Né a Berlino né altrove il ministro ha proposto di sospendere o allentare le regole di bilancio del Fiscal Compact: sa che non sarebbe accettato, né probabilmente ci crede lui stesso. L’idea di Padoan è però di vincolare in modo stringente gli impegni di bilancio presi a Bruxelles con un’agenda di riforme nazionali, anch’essa concordata nei dettagli a Bruxelles. Il nostro Paese potrebbe ottenere più tempo per ridurre il debito pubblico e altre capitali europea potrebbero averlo per il deficit. In contropartita, ogni governo deve impegnarsi su un programma preciso di interventi e l’agenda di questo programma non verrebbe lasciata al caso: essa andrebbe scritta e messa in prati-
ca in base alle raccomandazioni della Commissione e del Consiglio Ecofin (ministri finanziari) per ciascun Paese.
Per l’Italia significa approvare le riforme del lavoro, della giustizia, l’apertura dei mercati dei servizi o i tagli di spesa di cui ha parlato la Commissione europea la scorsa settimana: in altri termini, fare ciò che finora non è riuscito a nessun governo. L’attuazione verrebbe verificata e monitorata di continuo anche da Bruxelles, ma se passa l’esame, il governo avrebbe più tempo per far calare il debito. E poiché il Fiscal Compact prevede di ridurlo del 3% del Pil ogni anno dal 2016, con dosi crescenti di austerità, l’offerta non è priva di interesse.
C’è poi il secondo binario, accanto a quello del patto fra tolleranza sui conti e riforme. Padoan pensa a come lanciare nuovi progetti di investimenti in grandi opere europee, soprattutto nelle reti di trasporti ed energia. Quel tipo di interventi potrebbe assorbire molta disoccupazione ma, visto lo stato della finanza pubblica, va fatto senza pesare troppo sui governi. La Banca europea degli investimenti (Bei) può svolgere un ruolo, ma è difficile che acceleri i prestiti ora che è nel pieno dell’aumento di capitale da 10 miliardi deciso due anni fa. Un’ipotesi in circolazione è che non si conti nel deficit ai fini del Fiscal Compact la spesa nazionale in progetti cofinanziati (o certificati) dalla Bei. Una seconda ipotesi, più accettabile per i tedeschi, è che i fondi europei vengano usati in modo coordinato in Europa per co-finanziare opere di trasporto o di reti dell’energia. Accanto a quelli si spera di attrarre finanziatori privati, con emissioni di titoli per lanciare progetti specifici. Ora che i tassi d’interesse sono ancora molto bassi, può funzionare.

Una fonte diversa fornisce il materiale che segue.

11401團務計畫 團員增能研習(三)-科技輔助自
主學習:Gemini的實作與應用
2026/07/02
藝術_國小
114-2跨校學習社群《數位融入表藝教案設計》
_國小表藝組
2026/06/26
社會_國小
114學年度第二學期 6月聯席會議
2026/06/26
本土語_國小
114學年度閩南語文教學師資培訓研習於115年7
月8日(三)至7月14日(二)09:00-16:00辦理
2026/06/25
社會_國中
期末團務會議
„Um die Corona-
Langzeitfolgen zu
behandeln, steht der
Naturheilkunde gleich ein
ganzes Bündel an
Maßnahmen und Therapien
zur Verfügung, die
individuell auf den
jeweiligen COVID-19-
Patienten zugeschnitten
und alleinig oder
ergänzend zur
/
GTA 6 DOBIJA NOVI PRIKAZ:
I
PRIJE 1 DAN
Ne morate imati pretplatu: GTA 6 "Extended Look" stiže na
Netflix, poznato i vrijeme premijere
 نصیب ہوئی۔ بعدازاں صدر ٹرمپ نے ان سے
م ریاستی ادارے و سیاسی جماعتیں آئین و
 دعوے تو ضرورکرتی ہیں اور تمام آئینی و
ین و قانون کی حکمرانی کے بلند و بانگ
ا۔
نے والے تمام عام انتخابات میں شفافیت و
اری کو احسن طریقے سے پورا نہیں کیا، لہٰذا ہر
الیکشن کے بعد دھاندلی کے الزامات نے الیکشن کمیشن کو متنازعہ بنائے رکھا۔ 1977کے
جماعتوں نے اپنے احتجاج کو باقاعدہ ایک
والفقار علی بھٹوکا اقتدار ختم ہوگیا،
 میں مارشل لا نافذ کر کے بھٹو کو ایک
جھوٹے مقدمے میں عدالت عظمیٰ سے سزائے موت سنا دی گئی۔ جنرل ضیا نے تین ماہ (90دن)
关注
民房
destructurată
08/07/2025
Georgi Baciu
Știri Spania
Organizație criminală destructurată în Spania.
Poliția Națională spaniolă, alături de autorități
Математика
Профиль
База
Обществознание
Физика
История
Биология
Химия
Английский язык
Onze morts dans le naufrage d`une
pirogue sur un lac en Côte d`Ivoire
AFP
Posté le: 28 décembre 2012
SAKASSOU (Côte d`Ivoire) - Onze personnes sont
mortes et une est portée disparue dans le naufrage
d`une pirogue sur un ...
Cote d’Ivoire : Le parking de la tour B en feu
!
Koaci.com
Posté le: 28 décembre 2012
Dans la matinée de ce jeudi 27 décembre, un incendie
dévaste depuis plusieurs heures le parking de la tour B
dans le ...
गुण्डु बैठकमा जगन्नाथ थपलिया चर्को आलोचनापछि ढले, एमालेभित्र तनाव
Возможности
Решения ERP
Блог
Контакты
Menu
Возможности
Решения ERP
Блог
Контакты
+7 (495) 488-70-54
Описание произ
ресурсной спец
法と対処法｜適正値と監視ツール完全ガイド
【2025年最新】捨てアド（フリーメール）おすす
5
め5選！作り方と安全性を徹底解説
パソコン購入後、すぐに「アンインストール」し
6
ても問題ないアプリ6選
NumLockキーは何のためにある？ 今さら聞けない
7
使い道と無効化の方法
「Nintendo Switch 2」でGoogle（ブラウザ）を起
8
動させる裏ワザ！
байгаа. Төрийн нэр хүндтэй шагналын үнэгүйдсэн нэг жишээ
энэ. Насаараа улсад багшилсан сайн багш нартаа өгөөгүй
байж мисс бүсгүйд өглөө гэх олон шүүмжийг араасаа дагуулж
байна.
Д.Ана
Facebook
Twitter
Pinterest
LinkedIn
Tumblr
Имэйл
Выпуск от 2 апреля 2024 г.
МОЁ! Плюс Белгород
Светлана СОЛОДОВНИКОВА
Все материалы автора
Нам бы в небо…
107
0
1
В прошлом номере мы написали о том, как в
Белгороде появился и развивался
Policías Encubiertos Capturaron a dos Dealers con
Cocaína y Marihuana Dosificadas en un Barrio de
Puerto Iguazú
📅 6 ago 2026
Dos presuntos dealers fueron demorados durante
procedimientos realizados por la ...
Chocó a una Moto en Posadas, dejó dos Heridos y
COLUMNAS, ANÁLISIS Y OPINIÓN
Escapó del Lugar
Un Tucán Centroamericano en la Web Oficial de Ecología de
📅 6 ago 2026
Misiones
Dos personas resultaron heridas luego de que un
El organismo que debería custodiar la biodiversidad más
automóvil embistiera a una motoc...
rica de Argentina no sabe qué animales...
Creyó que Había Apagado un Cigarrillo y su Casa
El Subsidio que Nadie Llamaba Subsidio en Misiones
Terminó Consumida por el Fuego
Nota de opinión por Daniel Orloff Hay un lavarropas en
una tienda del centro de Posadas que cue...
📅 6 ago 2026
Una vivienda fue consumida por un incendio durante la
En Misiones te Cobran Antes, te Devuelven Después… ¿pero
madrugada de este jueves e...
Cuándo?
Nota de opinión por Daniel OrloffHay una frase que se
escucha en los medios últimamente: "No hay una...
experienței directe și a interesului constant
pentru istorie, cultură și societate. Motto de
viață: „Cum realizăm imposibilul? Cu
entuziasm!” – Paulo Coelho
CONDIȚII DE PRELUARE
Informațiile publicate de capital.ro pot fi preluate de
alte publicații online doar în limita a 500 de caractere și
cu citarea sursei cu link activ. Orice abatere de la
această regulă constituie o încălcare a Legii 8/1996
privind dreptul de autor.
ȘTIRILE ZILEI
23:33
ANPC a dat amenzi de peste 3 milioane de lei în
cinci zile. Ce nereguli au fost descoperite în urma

A Berlino non ci sono chiusure all’idea di favorire grandi investimenti per l’occupazione, ma molti paletti restano. Sulla base dell’esperienza, la Germania diffida di come vengono spesi i fondi europei in Italia e altri Paesi: ora Berlino vorrebbe che la Commissione avesse più potere di dire alle capitali in quali progetti investirli, e come. Tra pochi giorni arriveranno dal governo di Angela Merkel controproposte all’iniziativa dell’Italia.
Il cantiere della presidenza italiana è aperto, e il settore più avanzato riguarda proprio lo scambio fra riforme per diventare competitivi e più flessibilità sui conti. Padoan ci sta lavorando molto, perché sospetta che un’altra occasione per muovere questo passo non si ripresenterà presto. Tra poco tocca a Renzi. E solo allora si vedrà se il premier vede nel suo ministro dell’Economia un protagonista di governo, o solo l’ambasciatore delle priorità ed emergenze di Palazzo Chigi.